Task item: Although the entries contain pictures, the copy should hold only their exact text.

[Pixel coordinate grounding data]
********

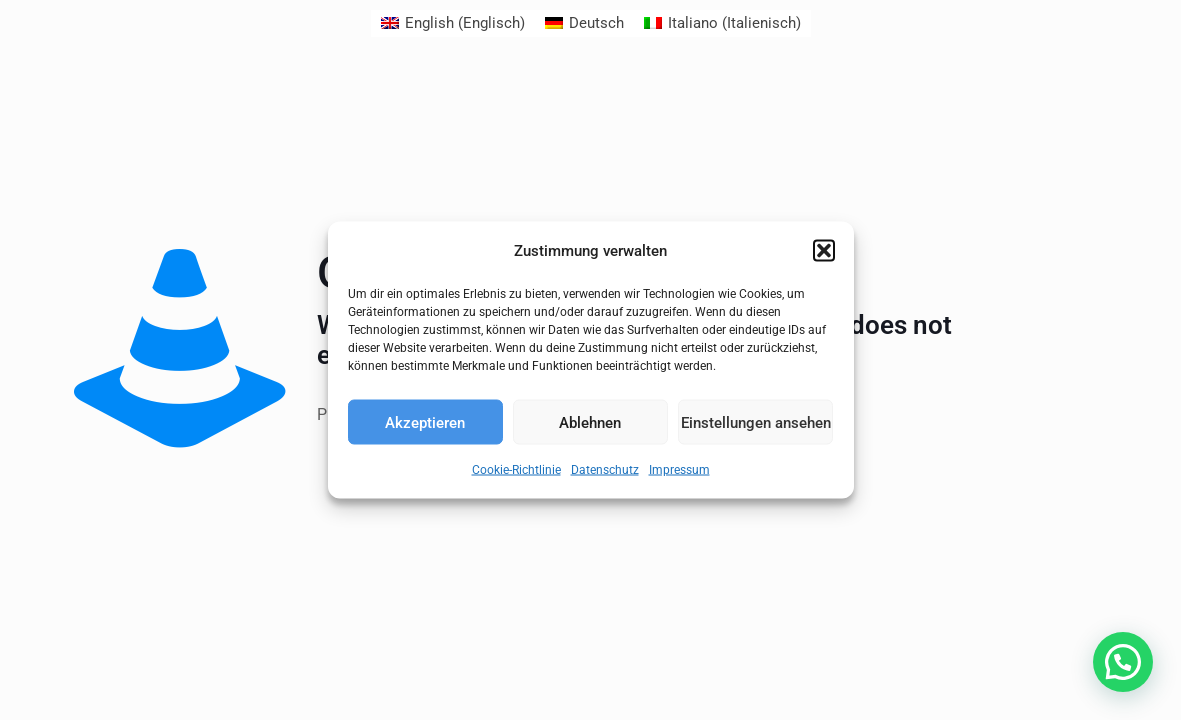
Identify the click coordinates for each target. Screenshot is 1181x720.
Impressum (683, 469)
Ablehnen (590, 421)
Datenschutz (608, 469)
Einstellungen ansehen (755, 421)
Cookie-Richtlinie (514, 469)
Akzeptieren (425, 421)
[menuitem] (449, 23)
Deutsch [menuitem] (596, 23)
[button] (824, 251)
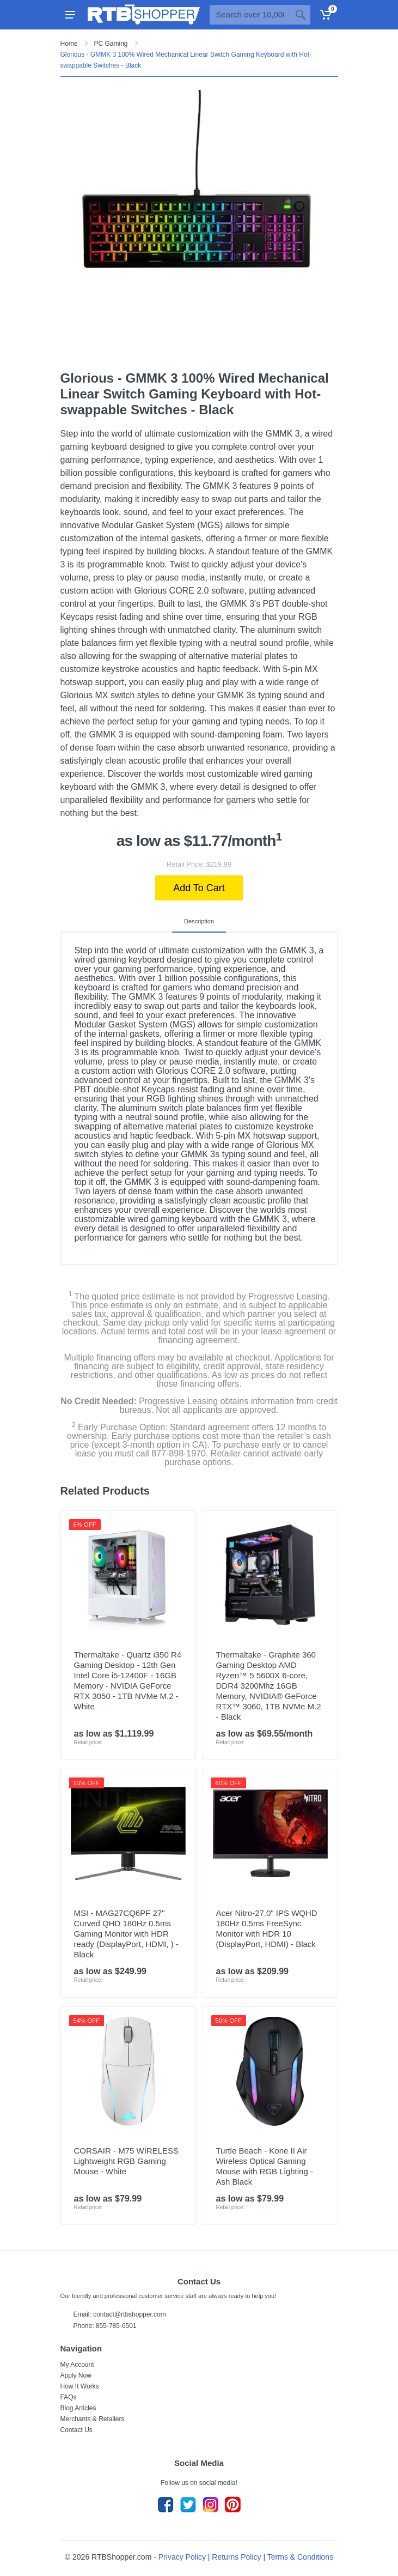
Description (199, 921)
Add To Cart (199, 887)
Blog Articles (78, 2408)
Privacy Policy (182, 2557)
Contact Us (76, 2430)
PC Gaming (111, 43)
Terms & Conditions (300, 2557)
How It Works (79, 2386)
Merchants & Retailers (92, 2419)
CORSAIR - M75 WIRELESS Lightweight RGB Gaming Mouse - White (126, 2161)
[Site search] (250, 15)
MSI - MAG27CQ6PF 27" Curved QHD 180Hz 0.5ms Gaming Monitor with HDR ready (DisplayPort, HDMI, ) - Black (126, 1933)
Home (69, 43)
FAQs (68, 2397)
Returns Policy (236, 2557)
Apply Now (75, 2375)
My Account (77, 2364)
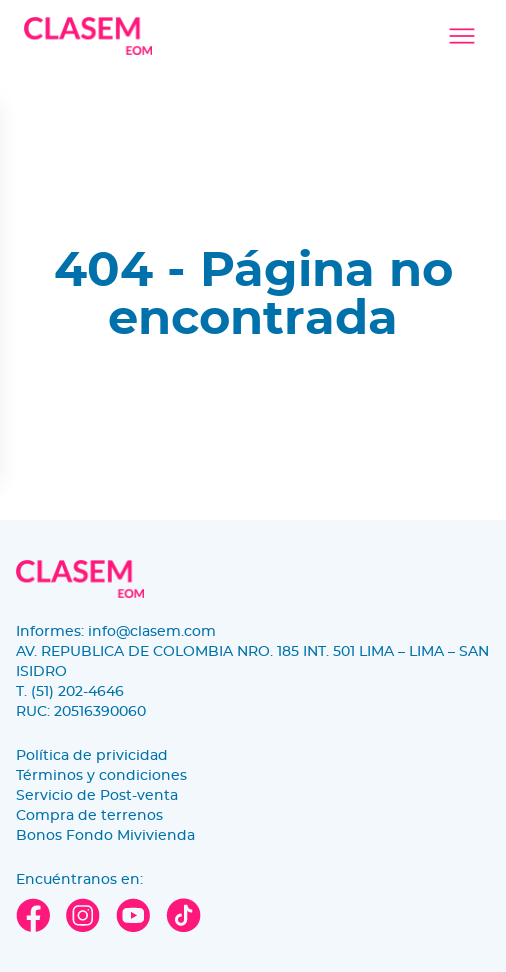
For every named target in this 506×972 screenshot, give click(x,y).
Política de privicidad (92, 756)
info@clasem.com (152, 632)
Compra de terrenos (89, 816)
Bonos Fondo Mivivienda (105, 836)
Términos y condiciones (101, 776)
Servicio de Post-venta (97, 796)
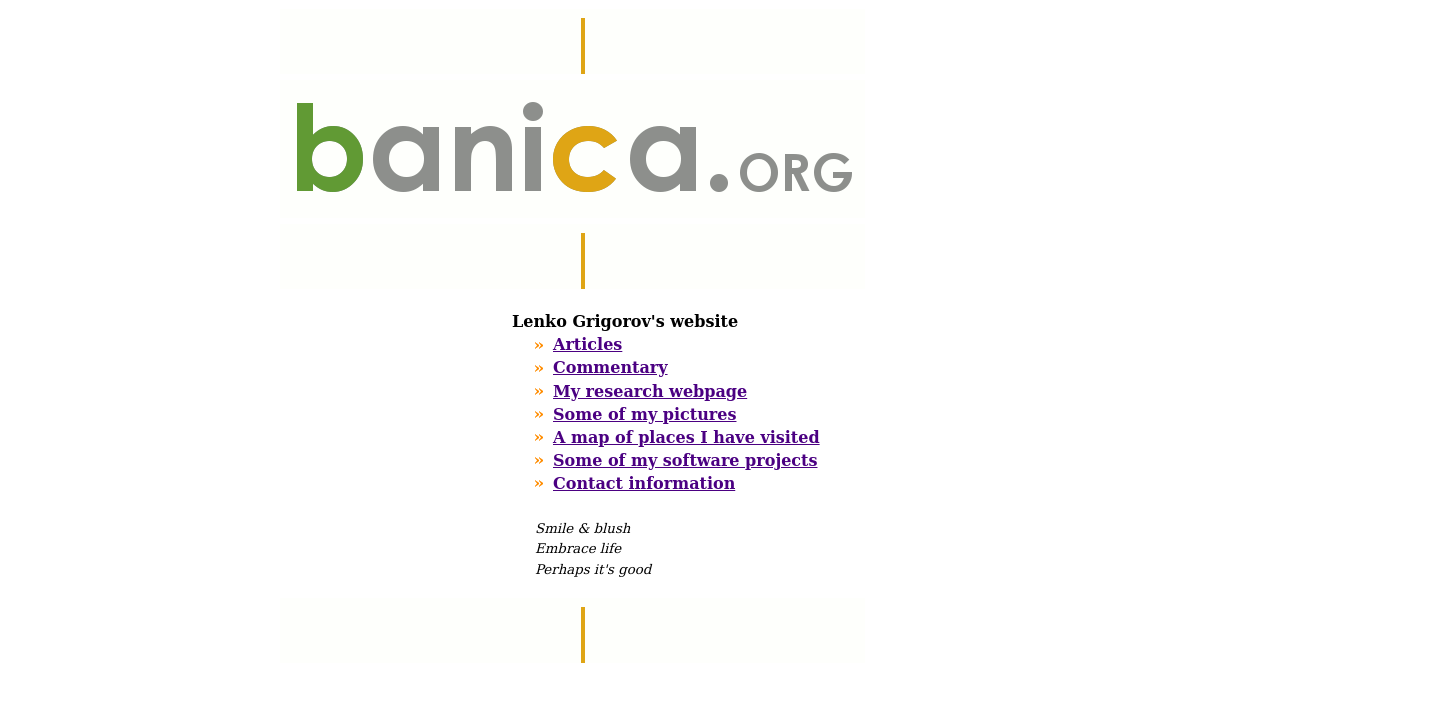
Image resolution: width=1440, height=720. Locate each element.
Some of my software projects (685, 460)
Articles (587, 344)
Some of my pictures (644, 414)
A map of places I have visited (686, 437)
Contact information (644, 483)
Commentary (610, 367)
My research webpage (650, 391)
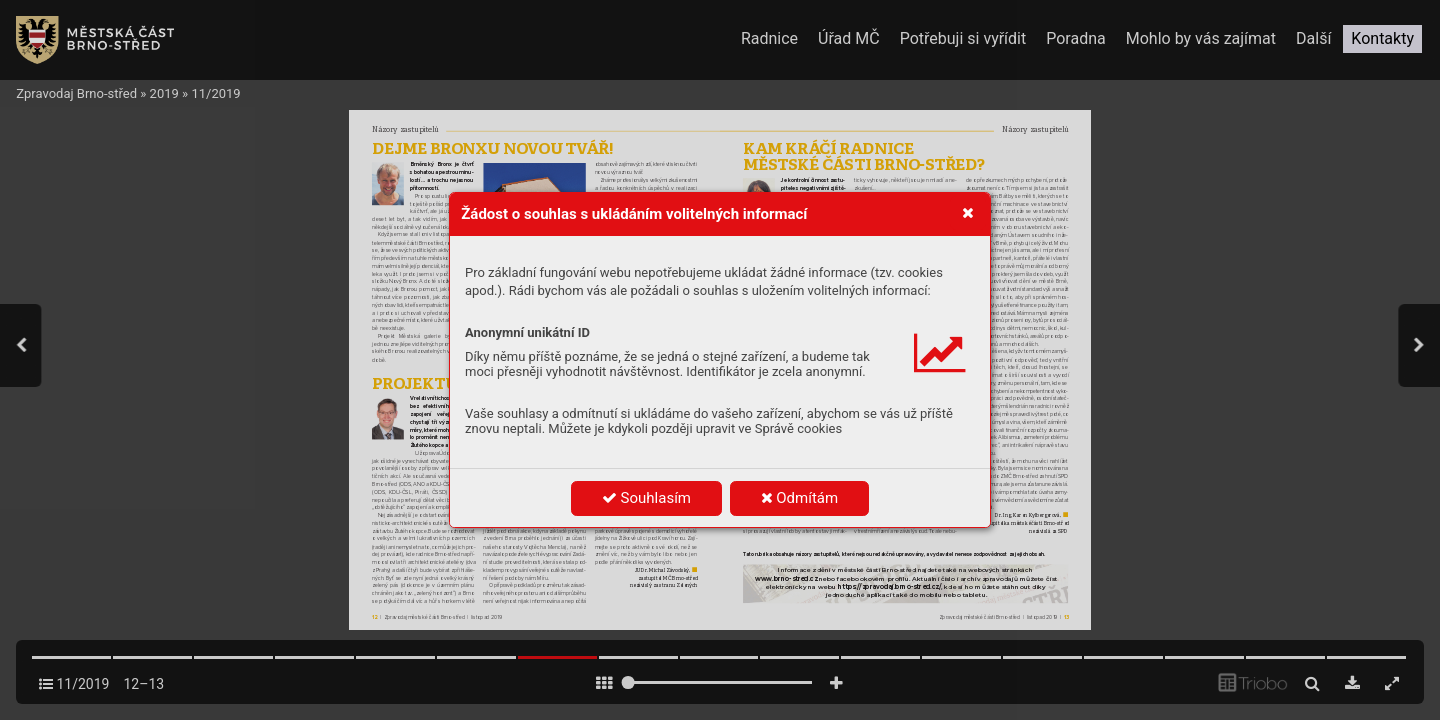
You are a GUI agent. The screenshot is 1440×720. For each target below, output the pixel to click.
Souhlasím (646, 498)
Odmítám (800, 498)
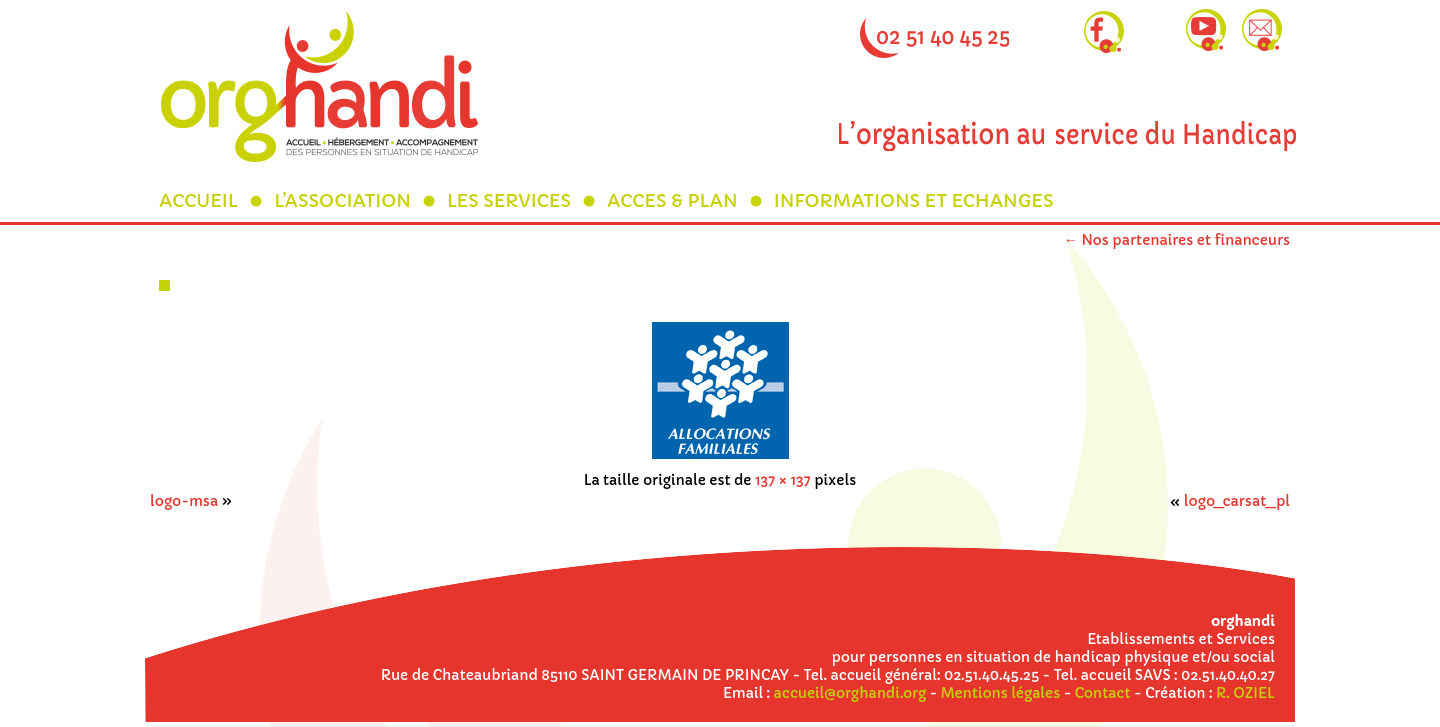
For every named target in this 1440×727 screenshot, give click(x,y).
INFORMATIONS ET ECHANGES (914, 200)
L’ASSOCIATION (342, 200)
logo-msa (184, 501)
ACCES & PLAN (672, 200)
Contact (1103, 693)
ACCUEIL (198, 200)
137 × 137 (783, 480)
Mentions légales (1000, 693)
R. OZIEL (1245, 693)
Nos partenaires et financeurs (1177, 240)
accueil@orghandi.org (850, 693)
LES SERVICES (509, 200)
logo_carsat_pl (1237, 501)
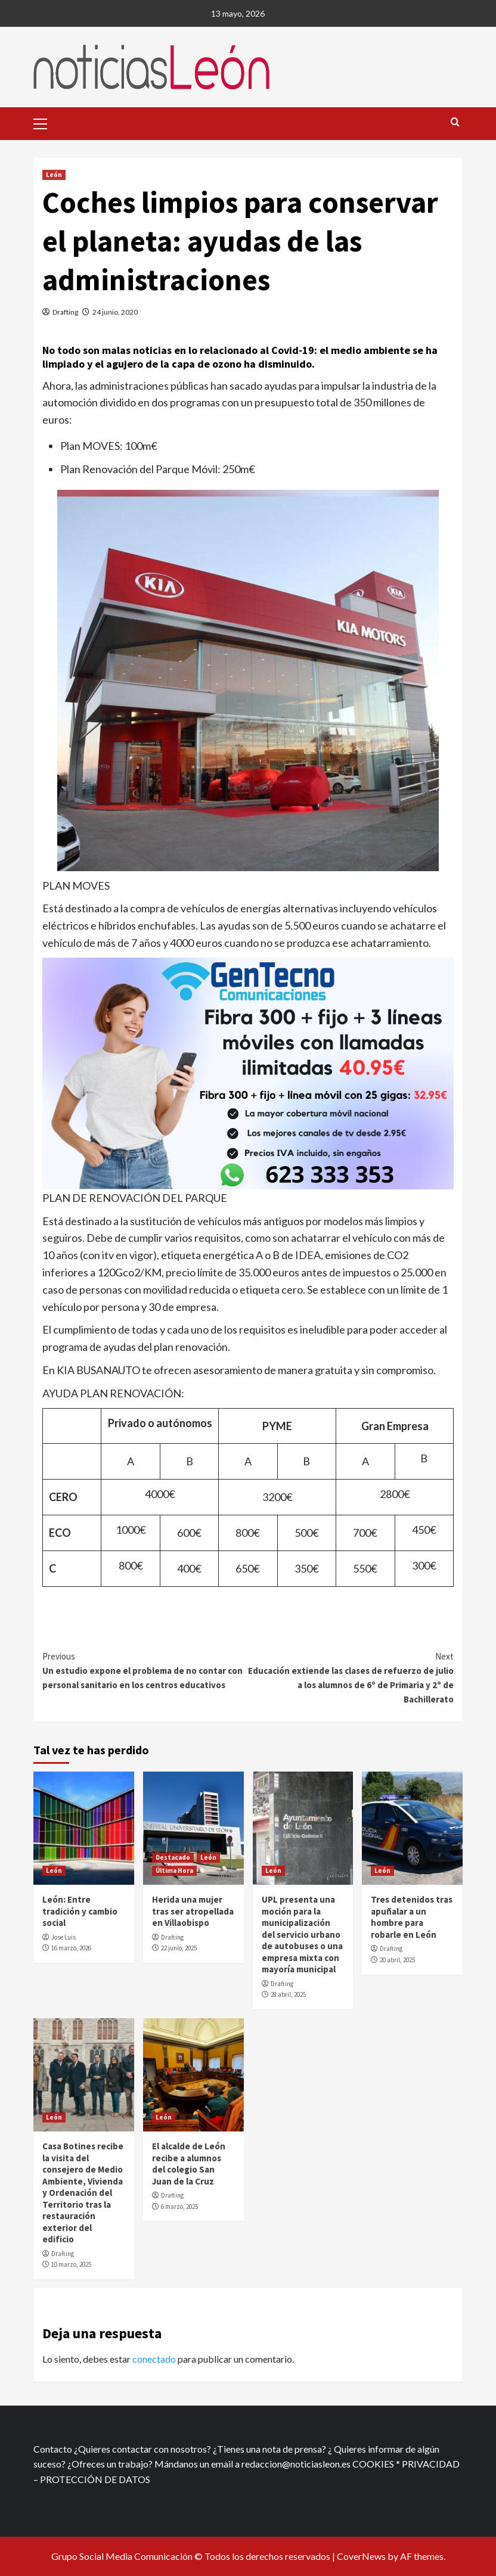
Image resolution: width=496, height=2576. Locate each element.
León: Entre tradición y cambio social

********

Expected answer:
Identify the click coordinates for each target. Screenshot is 1181x720.
Impressum (683, 469)
Ablehnen (590, 421)
Datenschutz (608, 469)
Einstellungen ansehen (755, 421)
Cookie-Richtlinie (514, 469)
Akzeptieren (425, 421)
[menuitem] (449, 23)
Deutsch [menuitem] (596, 23)
[button] (824, 251)
Description (199, 921)
Add To Cart (199, 887)
Blog Articles (78, 2408)
Privacy Policy (182, 2557)
Contact Us (76, 2430)
PC Gaming (111, 43)
Terms & Conditions (300, 2557)
How It Works (79, 2386)
Merchants & Retailers (92, 2419)
CORSAIR - M75 WIRELESS Lightweight RGB Gaming Mouse - White (126, 2161)
[Site search] (250, 15)
MSI - MAG27CQ6PF 27" Curved QHD 180Hz 0.5ms Gaming Monitor with HDR ready (DisplayPort, HDMI, ) - Black (126, 1933)
Home (69, 43)
FAQs (68, 2397)
Returns Policy (236, 2557)
Apply Now (75, 2375)
My Account (77, 2364)
For every named target in this 506×972 screenshot, give click(x,y).
Política de privicidad (92, 756)
info@clasem.com (152, 632)
Compra de terrenos (89, 816)
Bonos Fondo Mivivienda (105, 836)
Términos y condiciones (101, 776)
Servicio de Post-venta (97, 796)
Image resolution: width=1440, height=720. Locate each element.
Some of my software projects (685, 460)
Articles (587, 344)
Some of my pictures (644, 414)
A map of places I have visited (686, 437)
Contact information (644, 483)
Commentary (610, 367)
My research webpage (650, 391)
You are a GUI agent. The screenshot is 1440×720. For each target below, output the pixel to click.
Souhlasím (646, 498)
Odmítám (800, 498)
For every named target in this 1440×727 screenshot, give click(x,y).
INFORMATIONS ET ECHANGES (914, 200)
L’ASSOCIATION (342, 200)
logo-msa (184, 501)
ACCES & PLAN (672, 200)
Contact (1103, 693)
ACCUEIL (198, 200)
137 × 137 (783, 480)
Mentions légales (1000, 693)
R. OZIEL (1245, 693)
Nos partenaires et financeurs (1177, 240)
accueil@orghandi.org (850, 693)
LES SERVICES (509, 200)
logo_carsat_pl (1237, 501)
Image resolution: width=496, height=2576. Locate each element.
León: Entre tradición y cambio social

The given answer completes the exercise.